EBSI DIDs operate under the Internet Threat Model, as defined in Section 3 of the IETF RFC3552. This section contains a variety of privacy considerations that individuals using the EBSI DID methods for Natural Persons are advised to consider. Its starting point is the RFC6973: Privacy Considerations - Section 5, which lists threats relevant to using the EBSI DID method that must be mitigated.
Privacy threats
The key DID should be considered a pseudonym for identity; it is trackable and can be correlated. A DID is a part of every VC and VP. End-users should use multiple DIDs to mitigate traceability and correlation, but this also requires that each DID appears only in a single VC. Having multiple DIDs with the same VC content allows correlation and identification through the content of the VC.
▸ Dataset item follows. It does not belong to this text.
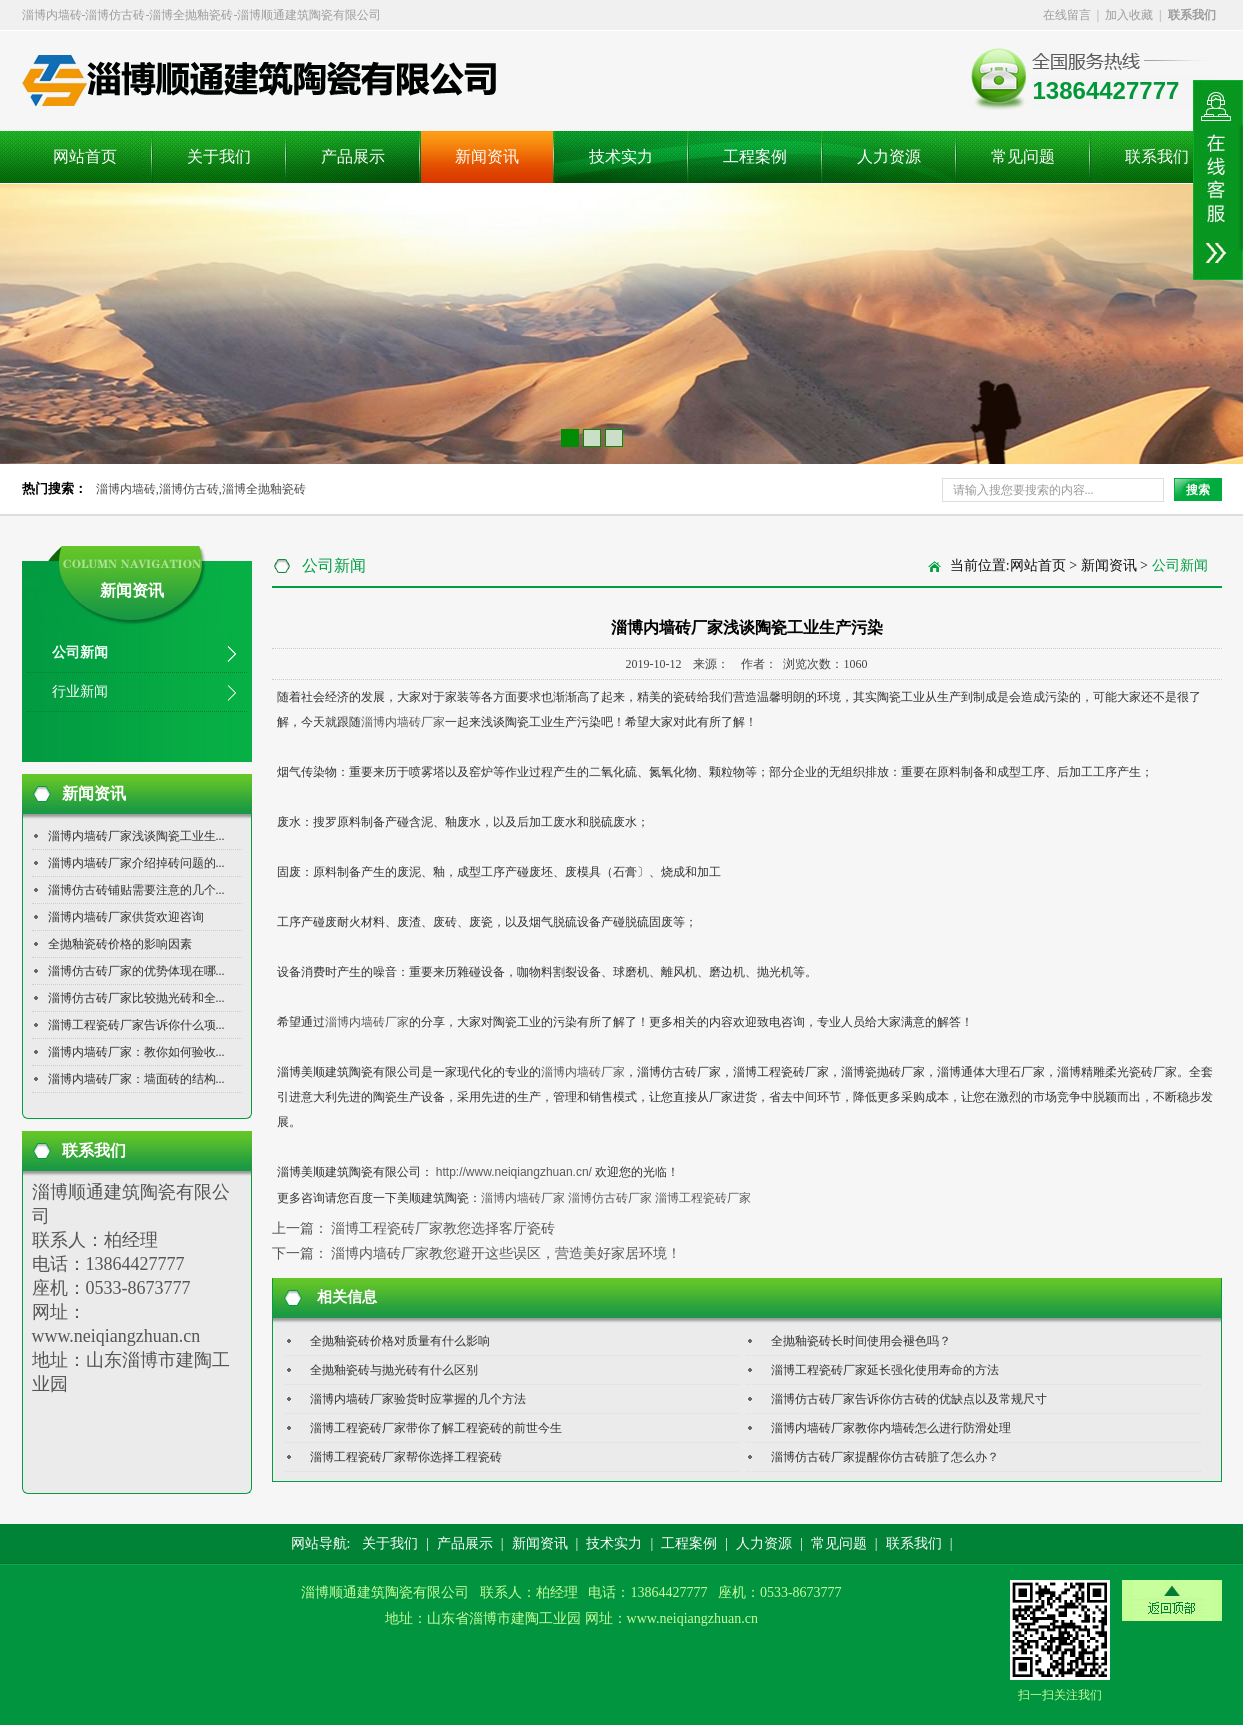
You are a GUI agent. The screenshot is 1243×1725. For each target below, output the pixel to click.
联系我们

VPs and VCs "Terms of Use" can be breached by the Verifier or Issuer acting as one without notification of the act. All content that is shared with third parties is subject to privacy threats; therefore, the end-user should carefully evaluate what to send and to whom. The end-user has complete control over all explicit data, and it is the end-user's decision to consent to the disclosure.
It is recommended to issue only one personal VC to a given DID to minimise user traceability. However, the same VC may be issued to multiple DIDs controlled by the DID controller.
Generic notes
This specification offers no additional protection against surveillance, nor does it endorse it. All data related to the key are stored by the wallet implementer in the form and location of their choice, but it must be outside of the EBSI Platform. The stored data includes VCs, Private keys, DIDs, and DID documents.
Implementers must follow the latest ETSI, ENISA, and NIST security guidelines for key management in (mobile) applications and for the secure storage of personal data, whether on-site or in the cloud, including the use of Transport Layer Security (TLS) for secure data transmission.
VCs may be revoked, but doing so does not remove the contained data; it merely terminates the private key owner's usage of the VC.